連覇したので前年優勝である自分から自分へジャケットは着せられない。マスターズ委員会のリドリー会長にグリーンジャケットを着させてもらうローリー・マキロイ(撮影/岩本芳弘)
12番パー3:トム・ワトソンからの「金言」
数々のドラマを生んできたアーメンコーナーの12番(パー3)。マキロイはこのプレッシャーのかかる場面で見事なバーディを奪い、優勝への足がかりを固めた。
この一打の背景には、あるレジェンドからの教えがあった。
「2009年にトム・ワトソンと一緒に練習ラウンドをした時、彼が12番のティーイングエリアで教えてくれたんです。『風を感じるまで待て。そして、吹くべき方向からの風を感じたら、すぐに打つんだ』と」
ティーに立った時、風は右から吹いているように感じた。しかしマキロイは焦らず、じっと正しい風が吹くのを待った。そしてタイミングを見計らい、「9番アイアンで完璧なスリークォーターショット」を振り抜いたのだ。過去の偉大なチャンピオンから受け継いだ教訓が、彼に貴重なバーディをもたらした。
13番パー5:待ち時間を逆手に取った心理戦
続く13番(パー5)、マキロイはティーショットをフェアウェイに運んだが、ここで予期せぬアクシデントが起こる。同組のキャメロン・ヤングがルール上の確認で、競技委員との話し合いを始めてしまったのだ。
緊迫した優勝争いの中での長い待ち時間は、選手のリズムを狂わせる。しかし、マキロイは冷静だった。「ボールのところへ行って永遠に待ち続けるのではなく、キャム(ヤング)が戻ってくるまでずっと後方で待機することにしたんです」とマキロイは明かす。
「あそこのセカンドショットは決して得意な状況ではないので、ボールのそばに立って、長い間ピンを見つめ続けるのは避けたかった」
あえて自分のボールに近づかず、嫌なイメージを膨らませないようにする。この卓越したセルフコントロールにより、彼はリズムを保ち、このホールでもバーディをもぎ取った。
15番パー5:緻密に逆算された「108ヤード」へのレイアップ
15番(パー5)、マキロイのプレーにはオーガスタ特有の緻密な計算と危機回避能力が凝縮されていた。
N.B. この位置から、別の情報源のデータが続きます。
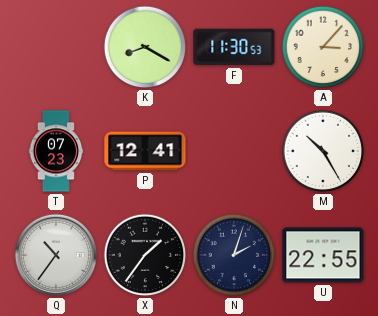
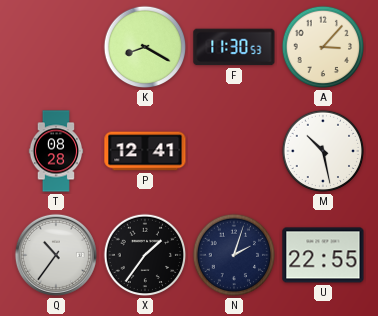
T: 07:23 -> 08:28
M: 10:25 -> 10:28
ティーショットを右の林に打ち込んだ彼は、2打目で無理にグリーンを狙わず、ピンまで「108ヤード」を残すレイアップを選択した。
なぜ、あえてその距離だったのか。そこには明確な理由があった。
「107ヤードか108ヤードを残して、100ヤードほどキャリーさせるようにレイアップしました。風に乗せて打つ、スリークォーターのロブウェッジに完璧な距離ですから」
下り傾斜から非常に硬いグリーンに向かって打つ第3打。もし中途半端に短い距離を残してしまうと、ウェッジのショットがグリーンをこぼれて奥へ抜けてしまう危険がある。そのため、しっかりとスピンをコントロールできる距離(108ヤード)をあえて残したのだ。
そして迎えた池越えの3打目。風と傾斜の影響でボールは想定よりもキャリーが出ず、あわや手前の池に転がり落ちるかというヒヤリとするショットになったが、計算されたスピンによってグリーン手前のエッジ付近でボールは踏みとどまった。緻密な逆算によって最悪の事態を免れた彼は、この難局を見事にパーでしのぎ切ったのである。
土曜ラウンド後のレンジセッション:勝利を呼んだ自己修正
そして何より、最終日に彼が最高のアイアンショットを打てたのは、土曜日のラウンド後に行った修正のおかげであった。
第3ラウンドを終えた後、マキロイは自身のスウィング軌道が「インサイドから入りすぎており、クラブが右に出すぎている(ドローが強すぎる)」ことを察知した。もしそのまま下半身の動きを止めてしまえば、ボールは左へ大きく曲がってしまう。
「ラウンド後の練習場では、インパクトに向けて下半身を素早く開く動きに集中し、カットショットをたくさん打ち込みました。そうすることでクラブフェースの挙動が安定し、よりニュートラルな弾道を打てるようになったんです」

約20センチのウィニングパットを残すマキロイはグリーン外で顔を隠した。勝利を確信し、このとき涙をぬぐうようなしぐさもあった(撮影/岩本芳弘)
この見事な自己修正能力こそが、最終日のキレのあるアイアンショットを生み出した。技術、メンタル、そして経験。すべてを総動員して掴み取った、歴史に名を残すマスターズ連覇であった。